H Is For Homicide Page 63


Tate took my arm, moving me toward the pool table. ’’Aren't you happy to see me?’’

I closed my eyes briefly. ’’Jesus, Tate. Get away from me. What are you doing here?’’

He took my hand. I was forced to follow as we crossed to the rack of pool cues, where I watched Tate select one. ’’I had to see Bibianna. She tell you about us?’’

’’Of course. You could have told me yourself if you'd trusted me.’’

’’Who had time? I've busy shooting bad guys.’’ He raised the cue to shoulder height and sighted down the length of it like a rifle. ’’Boom.’’

’’How'd you know where we'd be?’’

’’Pick a cue stick,’’ he said.

I chose one at random, too distracted to be particular, not that I have a clue about the qualities of a good cue.

’’Not that one.’’ He handed me another cue stick and then continued casually. ’’This is Raymond's hangout. You don't have to be Sherlock Holmes to figure out where he'll be. By the way, if Raymond comes over and wants to know what's going on, tell him the truth - we went to grade school together.’’

’’How'd you get out of the slammer? I thought you were broke. What's bail on a murder charge, two hundred thousand bucks?’’

’’Two fifty. I got a friend in Montebello who put up his house. My attorney got bail knocked down to a hundred grand. I'm out on OR plus bail...’’

’’And they let you leave the county?’’

’’Quit worryin. It's legitimate. I talked my probation officer into an eight-hour turnaround. My wife's sick, I said. I'm due back in Santa Teresa by six A.M. or they'll throw me in the can again.’’ Tate arranged the balls in the rack and broke. Balls scattered everywhere with a satisfying crack.

’’What are we doing? I haven't played pool for years.’’
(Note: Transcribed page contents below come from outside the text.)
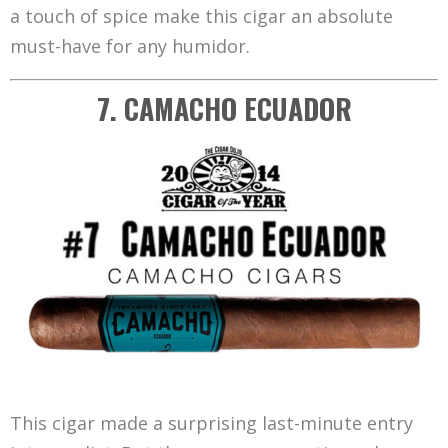
a touch of spice make this cigar an absolute
must-have for any humidor.
7. CAMACHO ECUADOR
This cigar made a surprising last-minute entry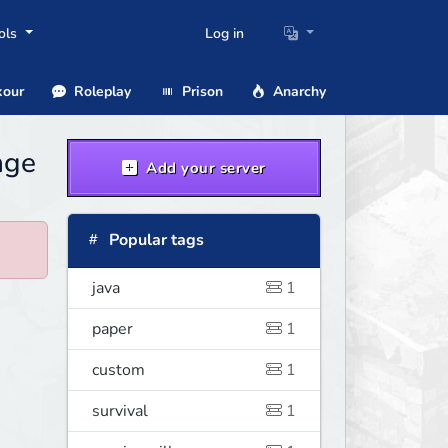
ols
Log in
our
Roleplay
Prison
Anarchy
age
Add your server
Popular tags
java
1
paper
1
custom
1
survival
1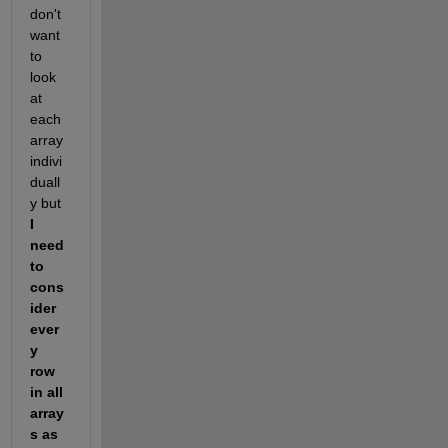
don't 
want 
to 
look 
at 
each 
array 
indivi
duall
y but 
I 
need 
to 
cons
ider 
ever
y 
row 
in all 
array
s as 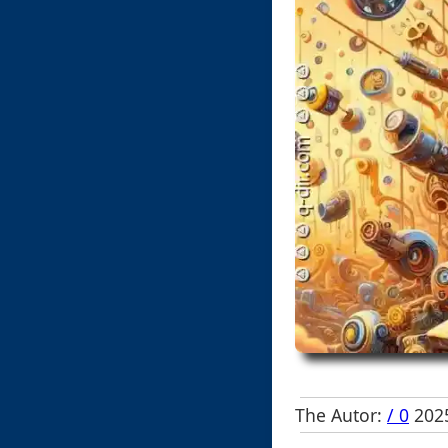
The Autor:
/ 0
2025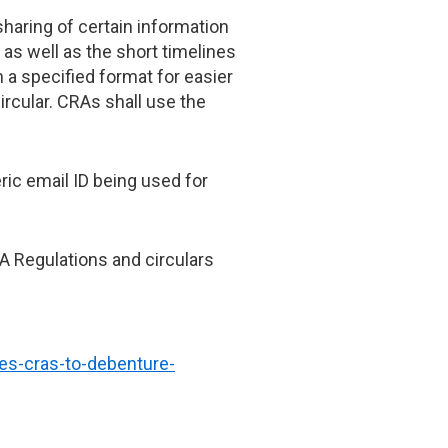
haring of certain information
as well as the short timelines
 a specified format for easier
ircular. CRAs shall use the
ric email ID being used for
RA Regulations and circulars
ies-cras-to-debenture-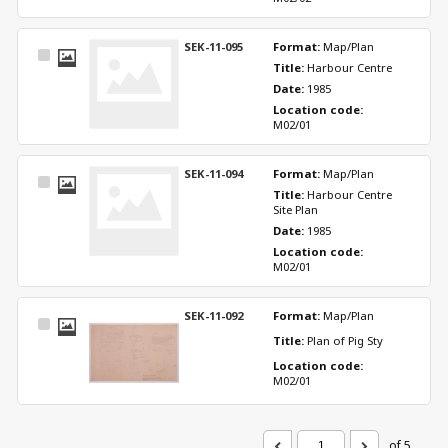
SEK-11-095
Format: 
Map/Plan
Select
Title: 
Harbour Centre
Item
Date: 
1985
Location code: 
M02/01
SEK-11-094
Format: 
Map/Plan
Select
Title: 
Harbour Centre 
Item
Site Plan
Date: 
1985
Location code: 
M02/01
SEK-11-092
Format: 
Map/Plan
Select
Title: 
Plan of Pig Sty
Item
Location code: 
M02/01
of 5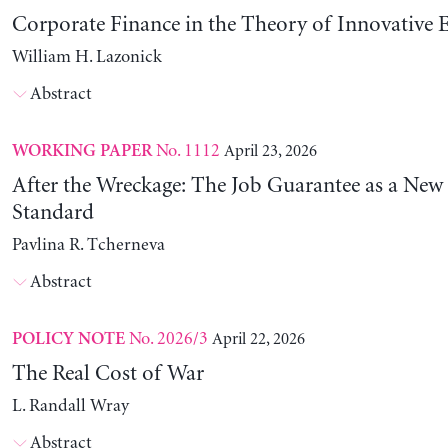
Corporate Finance in the Theory of Innovative E
William H. Lazonick
Abstract
No. 1112
April 23, 2026
WORKING PAPER
After the Wreckage: The Job Guarantee as a New
Standard
Pavlina R. Tcherneva
Abstract
No. 2026/3
April 22, 2026
POLICY NOTE
The Real Cost of War
L. Randall Wray
Abstract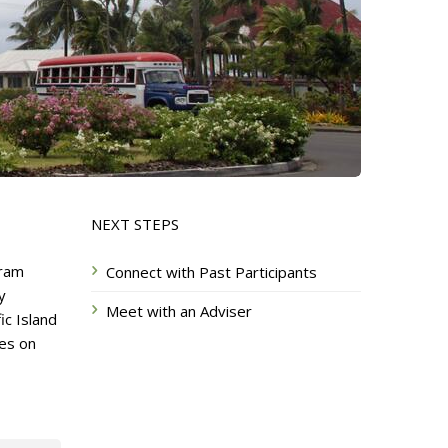
NEXT STEPS
gram
Connect with Past Participants
y
Meet with an Adviser
ic Island
ves on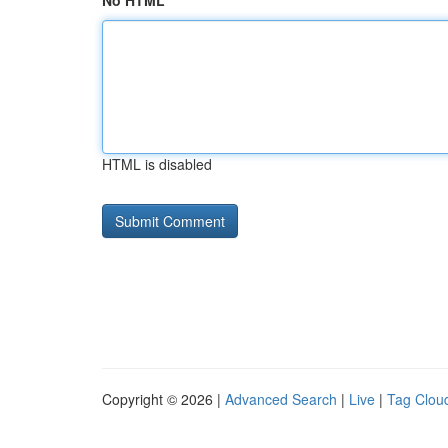
No HTML
HTML is disabled
Copyright © 2026 |
Advanced Search
|
Live
|
Tag Clou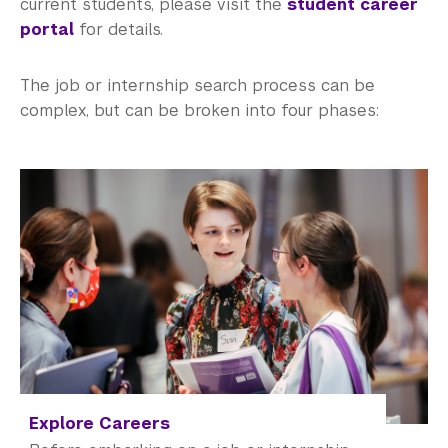
Explore Careers
current students, please visit the
student career
portal
for details.
Research Career Options
The job or internship search process can be
Identify Opportunities
complex, but can be broken into four phases:
Career Programs & Events
Employers
Alumni
Graduate Destinations
Health and Wellness
Community Standards & Resources
Explore Careers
’’Eight-ball. It's your shot.’’

’’You're very cute,’’ I said without much conviction. ’’Just tell me what to hit and let's get on with it.’’

’’You think I can have time alone with her?’’

’’No.’’

’’Would you give her a message? Would you tell her I'm doing everything I can to get her out of here?’’

’’Sure.’’

We played pool. Jimmy Tate pretended to tutor me and I took instruction, all in the interest of conducting a tense conversation overlaid with bright smiles. From a distance, I hoped we'd look like potential bedmates to someone who would kill us if he figured out what was actually happening. Tate loved it, of course. This was just the sort of situation he thrived on - out there on the front line, taking flak, taking risks in the name of I don't even know what. I was feeling that same sick sensation that prefaces a tetanus shot. Something bad was going to happen and I couldn't figure out how to escape it.

Tate said, ’’You taking good care of her for me?’’

’’I'm a real champ,’’ I said. ’’This is the last time I'm ever doing shit like this for anyone.’’

He smiled. ’’That's because you'd rather kick butt.’’

’’You got that right.’’

Tate cleaned up the table and we joined the other three, who were bunched into the booth. Luis got up and I slid in beside Tate, who remained carefully attentive to me in the process. Luis found an empty chair and pulled it over to the table. I think it was the first time I ever served as a ’’beard’’ in a dangerous liaison. Liar that I am under ordinary circumstances, I found it a tricky business to fake a flirtation. I felt awkward and false, reactions not lost on Raymond, whose radar was telling him enemy aircraft were somewhere in the area. I felt his eyes scan my face with a half-formed question. Maybe he'd write me off as a hopeless social oaf. Certainly the woodenness of my response to Tate was obvious.

Tate proceeded to tease me outrageously under Bibianna's watchful gaze. She was feigning indifference, but her interest was obvious. Aside from the fact the situation scared me silly, I was glad to have Tate on the scene. I hadn't realized, before he showed up, how isolated I was feeling. I was still vulnerable, of course - more so with him there - but at least I had a friend, and I knew, from my long experience, he'd lay down his life for me if it came to that.

Bibianna, in range of Jimmy Tate again, began to do the ritual dance. There was nothing overt in her behavior. She went out of her way to cater to Raymond, tucking her arm in his, leaning against him so that her breast brushed his arm enticingly. She and Tate avoided eye contact, ignoring one another so pointedly I'd have thought them rude if I hadn't known their true relationship. As it was, the game they played was far riskier. The color crept up in her cheeks unbidden. I watched the se*uality emerge, some ancient, unspeakable response to her mate. I couldn't believe Raymond didn't pick up on it. The only clue I had about his inner state was the eruption of the tics, which were running once a minute.